(Records to use begins)

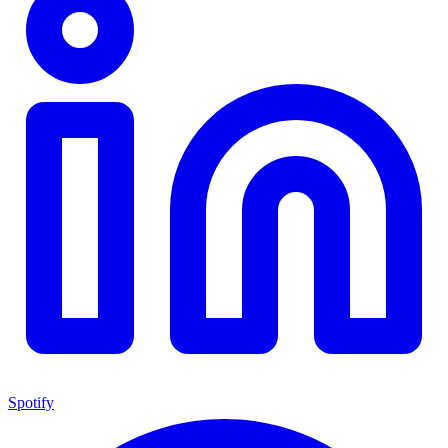
Spotify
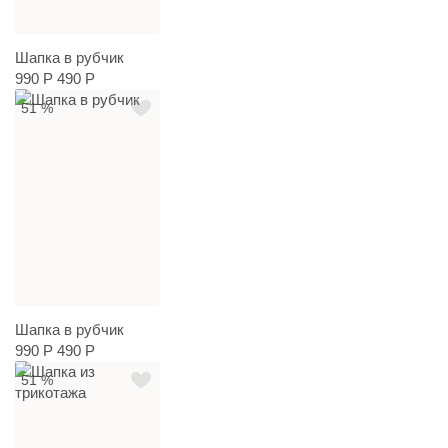
Шапка в рубчик
990 Р
490 Р
51 %
Шапка в рубчик
990 Р
490 Р
51 %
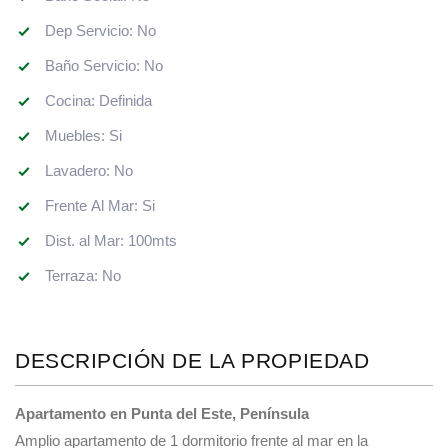
Dep Servicio: No
Baño Servicio: No
Cocina: Definida
Muebles: Si
Lavadero: No
Frente Al Mar: Si
Dist. al Mar: 100mts
Terraza: No
DESCRIPCIÓN DE LA PROPIEDAD
Apartamento en Punta del Este, Península
Amplio apartamento de 1 dormitorio frente al mar en la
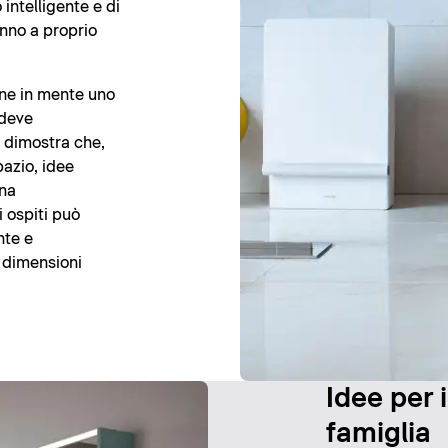
intelligente e di
anno a proprio
ene in mente uno
 deve
 dimostra che,
pazio, idee
una
i ospiti può
nte e
 dimensioni
Idee per i
famiglia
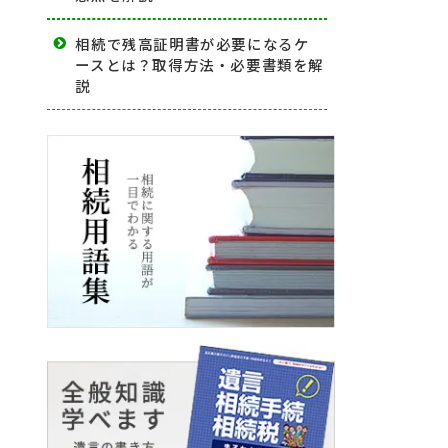
相続で残高証明書が必要になるケ
ースとは？取得方法・必要書類を解
説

(Records to use ends)

Problem: Return exactly the lines of the data, beginning with the first and ending with the line containing "ene in mente uno". Skip the pictures.

Problem solution:
Spotify
Шапка в рубчик
990 Р
490 Р
51 %
Шапка в рубчик
990 Р
490 Р
51 %
Dep Servicio: No
Baño Servicio: No
Cocina: Definida
Muebles: Si
Lavadero: No
Frente Al Mar: Si
Dist. al Mar: 100mts
Terraza: No
DESCRIPCIÓN DE LA PROPIEDAD
Apartamento en Punta del Este, Península
Amplio apartamento de 1 dormitorio frente al mar en la
intelligente e di
anno a proprio
ene in mente uno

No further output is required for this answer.